Problem description:
From the line containing "Related Products" through the last line of the entries below, repeat each line word for word and leave out the rest.

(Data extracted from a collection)
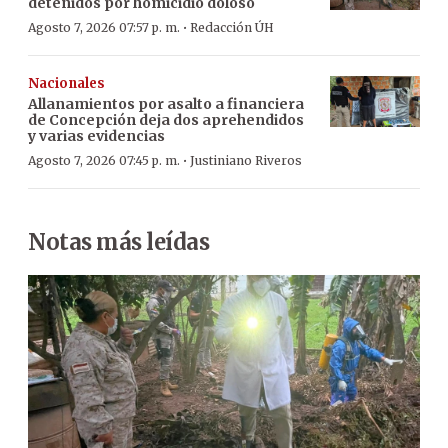
detenidos por homicidio doloso
·
Agosto 7, 2026 07:57 p. m.
Redacción ÚH
Nacionales
Allanamientos por asalto a financiera
de Concepción deja dos aprehendidos
y varias evidencias
·
Agosto 7, 2026 07:45 p. m.
Justiniano Riveros
Notas más leídas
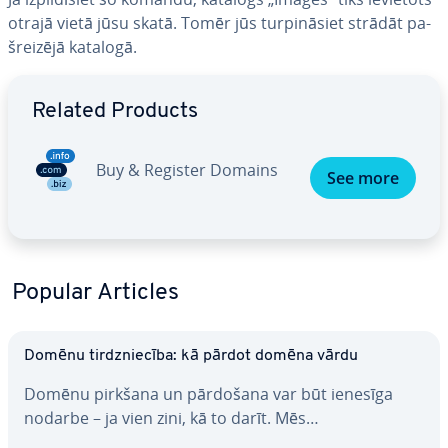
otrajā vietā jūsu skatā. Tomēr jūs tur­pi­nā­siet strādāt pa­
šrei­zē­jā katalogā.
Go to Main Menu
Related Products
Buy & Register Domains
See more
Popular Articles
Domēnu tirdznie­cī­ba: kā pārdot domēna vārdu
Domēnu pirkšana un pārdošana var būt ienesīga
nodarbe – ja vien zini, kā to darīt. Mēs…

Finished task:
Related Products
Buy & Register Domains
See more
Popular Articles
Domēnu tirdznie­cī­ba: kā pārdot domēna vārdu
Domēnu pirkšana un pārdošana var būt ienesīga
nodarbe – ja vien zini, kā to darīt. Mēs…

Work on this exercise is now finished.